What makes life worth living? The unpredictability. The newness. The mystery that conjures excitement and anticipation. Each of these concepts is inherent in all experiences that we can partake in for a temporary period. We only see the Grand Canyon once or twice in our life and it is magnificent, breathtaking even. But what would happen to that allure if you had eternity to not just view the Grand Canyon, but experience it. Let’s assume you spend 100 years hanging out along the top edge of the Canyon, pacing slowly, crouching, maybe even laying flat with your head hanging off the cliff so you are peering straight down into the expanse below. You take your time admiring the grains of sand and the striations in the rock walls reaching into the shadowy depths below. Each day you alternate which side of the Canyon you reside on and around year 50 you start to vary the distance between you and the drop off. 10 feet one day. 20 the next. Each day you walk down and back, all the while really focusing on the physical, details of the natural crevice. You mentally ingest the scenery from every angle possible and everything becomes familiar. At 560 paces there is a pale rock jarring out of the Earth at an odd angle. 7 paces later there is a patch of red clay a shade or two lighter than its surroundings. After the first 100 years, you decide to enter the Canyon and you spend another 100 years learning the interior of the beast. At some point you start realizing that you’ve taken the exact same route through the Canyon before so you step to the left and continue, now experiencing the Canyon from a slightly different leftward angle. All is good…until no matter how far left or right you step, you have taken that path before. There is nothing new for you to see. All of a sudden, the unpredictability is gone and the newness has rapidly aged. As great and wide and incredible as the Canyon is, it has lost its ability to entertain you.

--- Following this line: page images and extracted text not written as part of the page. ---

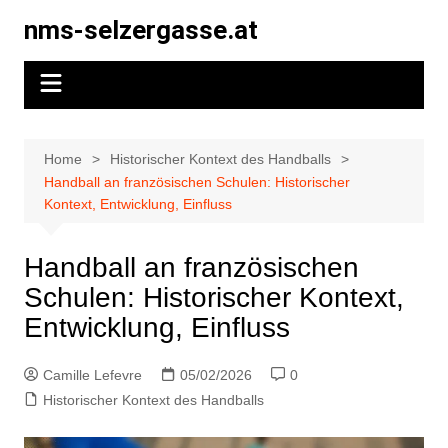
Skip
nms-selzergasse.at
to
content
Home
Historischer Kontext des Handballs
Handball an französischen Schulen: Historischer
Kontext, Entwicklung, Einfluss
Handball an französischen
Schulen: Historischer Kontext,
Entwicklung, Einfluss
Camille Lefevre
05/02/2026
0
Historischer Kontext des Handballs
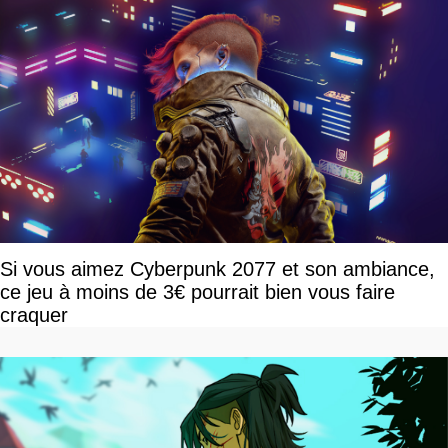
Si vous aimez Cyberpunk 2077 et son ambiance,
ce jeu à moins de 3€ pourrait bien vous faire
craquer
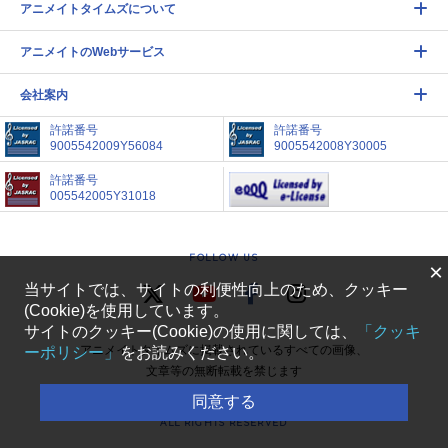
アニメイトタイムズについて
アニメイトのWebサービス
会社案内
許諾番号
許諾番号
9005542009Y56084
9005542008Y30005
許諾番号
005542005Y31018
FOLLOW US
×
当サイトでは、サイトの利便性向上のため、クッキー
(Cookie)を使用しています。
サイトのクッキー(Cookie)の使用に関しては、
「クッキ
アニメイトタイムズに掲載されているすべての画像、
ーポリシー」
をお読みください。
文章等の無断転載を禁じます
同意する
COPYRIGHT(C) ANIMATE CORPORATION.
ALL RIGHTS RESERVED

This is a small example of the larger problem I see with an infinite realm like the one we live in. Sure, you could leave the Canyon and travel anywhere on Earth to find another site but eventually the same saturation would occur. So you move onto the next site, and the next, and in this heaven simulation you are allowed to visit other planets and explore all of their wonders so for a trillion years you find new attractions rated highly on the Trivago of heaven and spend all of your time imbibing the natural world, exploring foreign galaxies and hopping from one space object to the next. A trillion years is actually negligible. Let’s say you spent a gazillion years on this trip and you’re having an amazing time…but then one day you realize that the bark on one of the alien trees of Gardos12 (a make believe planet) is pretty similar to the bark on the trees of Traddestine33 (another make believe planet)…not just similar but exactly the same. The random crisscrossing pattern of the bark here is an exact replica of what you’ve seen before. You brush this off. A trillion years go by and it happens again, this time with a rock and then again with a blade of grass. After enough time has passed, there is no creation of the natural world that you haven’t seen before. There is once again nothing new about the world. You’ve seen everything once. Then you’ve seen everything a trillion times. You’ve investigated every acre inside the box that is the universe and now you’re just trapped in the box.
This dystopic eternity can be created by assuming that the physical material within the universe is either finite or infinite. If the physical material is finite, it is easy to imagine how all locations could be discovered. If the physical material is infinite, the imagination must be strained slightly and more logical assumptions must be made:
- The different building blocks of all physical things are finite (An infinite amount of different building blocks is impossible since repeating patterns indicate a simpler component)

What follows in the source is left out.